We continue to be very pleased with the strength of the balance sheet, especially with the turbulent markets that we have, the resilience of that and the financial flexibility for the element of inorganic opportunities, but also the great organic opportunities. In the last eight years, we've invested about $11 billion in Asia and Africa alone, kind of roughly split 50-50 between organic and inorganic. We'll continue to look to invest hugely in organic and continue to explore carefully inorganic opportunities ahead.

Mike Wells
CEO, Prudential

Blair, I'm gonna have to cut it there. I know we'll see you later in the week, and thank you for the questions. You know, to Mark's point on Thailand, the measurable output of that is you've watched the bank insurance channel market share go from 4% to 14%, if you look at the detail and the results. Very happy with that. Thank you very much, everybody, for your questions. I just wanna personally thank you for your interest and support in our business in my time as CEO. It's been a privilege for me to serve for the last 26 years with Prudential. I'd like you to take away three things, if you would. We are now, and I'm very pleased to say, entirely focused on Asia and Africa.

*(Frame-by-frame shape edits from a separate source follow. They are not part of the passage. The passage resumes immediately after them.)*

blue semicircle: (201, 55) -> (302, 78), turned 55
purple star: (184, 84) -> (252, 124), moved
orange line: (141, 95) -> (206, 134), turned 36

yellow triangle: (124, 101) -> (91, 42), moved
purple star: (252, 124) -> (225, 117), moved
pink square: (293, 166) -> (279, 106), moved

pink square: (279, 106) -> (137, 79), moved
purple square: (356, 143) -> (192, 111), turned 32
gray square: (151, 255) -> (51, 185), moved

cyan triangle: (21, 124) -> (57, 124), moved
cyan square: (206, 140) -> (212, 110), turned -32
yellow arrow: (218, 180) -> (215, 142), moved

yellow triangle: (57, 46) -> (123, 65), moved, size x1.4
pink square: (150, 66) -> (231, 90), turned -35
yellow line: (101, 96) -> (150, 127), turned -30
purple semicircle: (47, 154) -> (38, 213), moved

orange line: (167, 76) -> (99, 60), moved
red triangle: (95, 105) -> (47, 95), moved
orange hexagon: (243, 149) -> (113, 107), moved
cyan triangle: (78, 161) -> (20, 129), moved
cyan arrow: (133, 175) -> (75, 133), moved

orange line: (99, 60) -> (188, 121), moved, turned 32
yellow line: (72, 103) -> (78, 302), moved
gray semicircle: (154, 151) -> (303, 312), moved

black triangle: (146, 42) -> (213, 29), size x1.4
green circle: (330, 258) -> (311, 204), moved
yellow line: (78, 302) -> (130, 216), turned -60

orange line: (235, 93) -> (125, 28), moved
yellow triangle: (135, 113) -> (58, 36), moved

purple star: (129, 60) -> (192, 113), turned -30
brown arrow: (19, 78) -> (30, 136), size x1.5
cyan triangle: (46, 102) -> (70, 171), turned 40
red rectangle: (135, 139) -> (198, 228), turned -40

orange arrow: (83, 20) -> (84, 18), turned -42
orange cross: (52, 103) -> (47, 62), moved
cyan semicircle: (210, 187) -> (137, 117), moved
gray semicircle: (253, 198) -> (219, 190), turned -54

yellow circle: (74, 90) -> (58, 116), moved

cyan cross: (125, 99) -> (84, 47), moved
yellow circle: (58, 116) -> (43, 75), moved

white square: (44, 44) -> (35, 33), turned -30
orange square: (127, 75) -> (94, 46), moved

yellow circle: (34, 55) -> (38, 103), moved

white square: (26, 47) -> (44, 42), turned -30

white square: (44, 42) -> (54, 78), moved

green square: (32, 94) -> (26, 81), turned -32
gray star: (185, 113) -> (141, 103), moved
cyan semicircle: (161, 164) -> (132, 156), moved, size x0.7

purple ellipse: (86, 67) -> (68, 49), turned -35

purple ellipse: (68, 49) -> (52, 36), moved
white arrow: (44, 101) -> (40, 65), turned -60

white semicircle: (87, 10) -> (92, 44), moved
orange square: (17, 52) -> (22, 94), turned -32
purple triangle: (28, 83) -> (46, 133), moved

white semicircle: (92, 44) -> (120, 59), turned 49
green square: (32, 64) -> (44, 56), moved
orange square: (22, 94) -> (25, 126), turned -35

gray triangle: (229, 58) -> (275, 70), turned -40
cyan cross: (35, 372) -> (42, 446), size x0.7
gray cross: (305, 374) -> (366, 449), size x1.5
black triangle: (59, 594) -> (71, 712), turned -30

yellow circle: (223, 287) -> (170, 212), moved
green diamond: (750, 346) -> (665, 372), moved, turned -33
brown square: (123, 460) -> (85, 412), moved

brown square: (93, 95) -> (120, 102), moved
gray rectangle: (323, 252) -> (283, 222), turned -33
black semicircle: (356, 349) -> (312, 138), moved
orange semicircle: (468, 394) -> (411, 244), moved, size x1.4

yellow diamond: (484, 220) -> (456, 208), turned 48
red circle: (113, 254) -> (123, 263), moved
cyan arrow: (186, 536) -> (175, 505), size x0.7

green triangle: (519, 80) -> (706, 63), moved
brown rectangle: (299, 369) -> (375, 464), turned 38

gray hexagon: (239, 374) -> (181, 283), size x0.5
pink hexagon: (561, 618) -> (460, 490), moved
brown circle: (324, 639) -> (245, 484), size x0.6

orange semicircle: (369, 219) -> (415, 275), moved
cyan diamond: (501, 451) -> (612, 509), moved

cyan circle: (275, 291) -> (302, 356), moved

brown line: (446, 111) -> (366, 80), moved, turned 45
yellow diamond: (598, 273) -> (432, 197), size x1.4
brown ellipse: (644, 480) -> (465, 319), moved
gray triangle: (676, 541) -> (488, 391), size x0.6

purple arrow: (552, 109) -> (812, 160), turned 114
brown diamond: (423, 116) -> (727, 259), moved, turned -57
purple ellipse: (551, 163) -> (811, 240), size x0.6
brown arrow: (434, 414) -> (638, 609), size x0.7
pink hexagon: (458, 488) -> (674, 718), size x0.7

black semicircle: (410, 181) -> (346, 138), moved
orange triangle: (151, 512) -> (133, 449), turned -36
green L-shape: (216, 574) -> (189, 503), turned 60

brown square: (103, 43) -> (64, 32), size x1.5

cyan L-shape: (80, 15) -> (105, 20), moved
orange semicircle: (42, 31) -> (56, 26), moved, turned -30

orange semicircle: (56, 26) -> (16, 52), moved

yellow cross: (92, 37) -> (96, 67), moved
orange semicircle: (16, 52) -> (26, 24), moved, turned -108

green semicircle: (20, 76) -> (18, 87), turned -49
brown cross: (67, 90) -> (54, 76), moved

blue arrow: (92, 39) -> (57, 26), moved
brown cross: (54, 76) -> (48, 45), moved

Clearly, we've delivered high quality, resilient growth in 2021, and I think in this environment, that's a, you know, valued and unique statement. We're extremely confident that the model we built with this diversification of countries, the multi-channel structure, it's the right one to continue to execute on what's going to be or very likely gonna be a complex environment for the short term. Thank you again for your time today. We look forward to talking to you all in more detail in the coming days.

Operator

This concludes today's call. Thank you for joining. You may now disconnect your line.